Con le Europee
la verità sui conti

Il 10 aprile saremo in piena campagna elettorale per le Europee. A quella data il governo dovrà presentare il Documento di economia e finanza (Def) per il triennio 2019-2022. Nel documento si dovrà dire la verità sull’economia italiana e indicare le soluzioni per riprendere il cammino della crescita interrotto esattamente un anno fa. Il punto è che queste soluzioni per forza di cose non saranno indolori.

Non c’è niente di peggio per un politico che parlare di sacrifici e di tasse in campagna elettorale. Cosa faranno Conte, Di Maio e Salvini? In passato ci sono stati precedenti di rinvii del Def, ma brevi, una o due settimane al massimo. Se qualcuno dovesse pensare di rimandarlo a dopo le Europee, cioè all’inizio di giugno, sarebbero in parecchi a farsi sentire: i mercati, naturalmente, e la Commissione europea che ci richiamerebbe ai nostri obblighi. In qualche modo il momento della verità dovrà essere affrontato.

Per il momento, la maggioranza si limita a esorcizzare le analisi negative sulla nostra situazione che piovono ogni giorno dall’estero e dall’interno. L’ultima è arrivata dall’Ocse. Il prestigioso istituto internazionale di Parigi ha bocciato su tutta la linea la politica economica del governo Conte. Sia il reddito di cittadinanza (influenza sulla crescita minimo, incentivo al lavoro nero) sia la cosiddetta Quota 100 del sistema pensionistico (rallenta la crescita, aumenta il debito) sono considerate misure non solo inidonee ma addirittura peggiorative della nostra situazione. La quale ora si può delineare così: crescita ridotta a -0,1% nel 2019 (contro le previsioni governative prima dell’1,5 poi ridimensionate all’1, fino a sperare in un sia pur minimo segno «più» che invece sembra che non ci sarà).

Deficit stimato al 2,5% nel 2019 (contro il 2,04 concordato con la Commissione dopo una faticosissima trattativa vinta da Bruxelles) e addirittura al 3% nel 2020. Considerando che se non centriamo gli obiettivi di finanza pubblica Conte si è impegnato su una clausola di salvaguardia che ci obbliga ad aumentare l’Iva se non troviamo 23 miliardi sull’unghia. Messe così le cose si capiscono due questioni: la reazione stizzita ma vuota di contenuti di Di Maio («L’austerità la facessero a casa loro, a casa nostra decidiamo noi») e la tentazione di rinviare, appunto, il Def.

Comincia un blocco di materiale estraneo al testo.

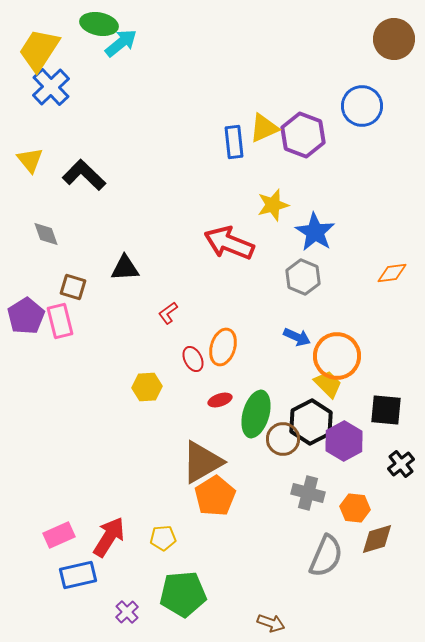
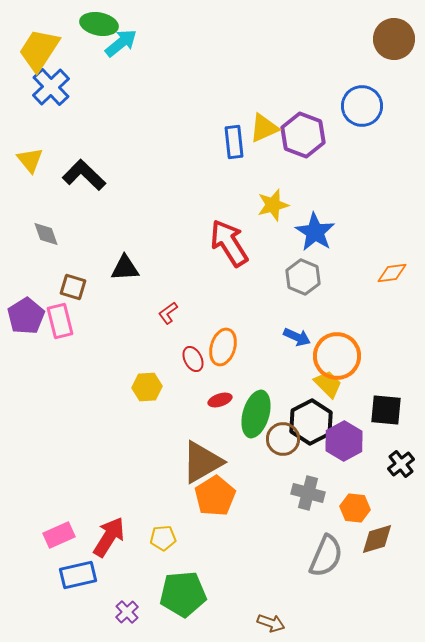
red arrow at (229, 243): rotated 36 degrees clockwise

Che dovrà essere redatto dal ministro Tria, il quale da una parte sa benissimo che dopo le Europee tornerà agli amati studi – lo dovrebbe sostituire il potente sottosegretario Giorgetti – ma dall’altra ancora per un po’ di mesi tocca a lui firmare le cose dolorose.

E Tria è sotto attacco quasi ogni giorno: Lega e M5S premono per ottenere i rimborsi ai risparmiatori coinvolti nei fallimenti bancari che tardano a vedere la luce, e pretendono provvedimenti «elettorali» da inserire nel decreto Crescita non a caso ancora in mente al pari del provvedimento «Sblocca cantieri» che non riesce a sbloccare neanche se stesso. A chi lo assedia il ministro risponde sempre con le stesse parole: «I soldi sono finiti». I vice premier non sentono ragione: non possono cacciarlo su due piedi solo perché le dimissioni del responsabile del Tesoro scatenerebbero i mercati e comunque perché Mattarella non lo permetterebbe.

Il galleggiamento del governo reso inevitabile dalla gara elettorale tra leghisti e grillini ha un vero nemico: la situazione economica. Più peggiora, più la paralisi sarà evidente, più le conseguenze diventeranno pesanti. A meno, naturalmente, di un improvviso scatto di reni di Conte e dei due consoli governativi.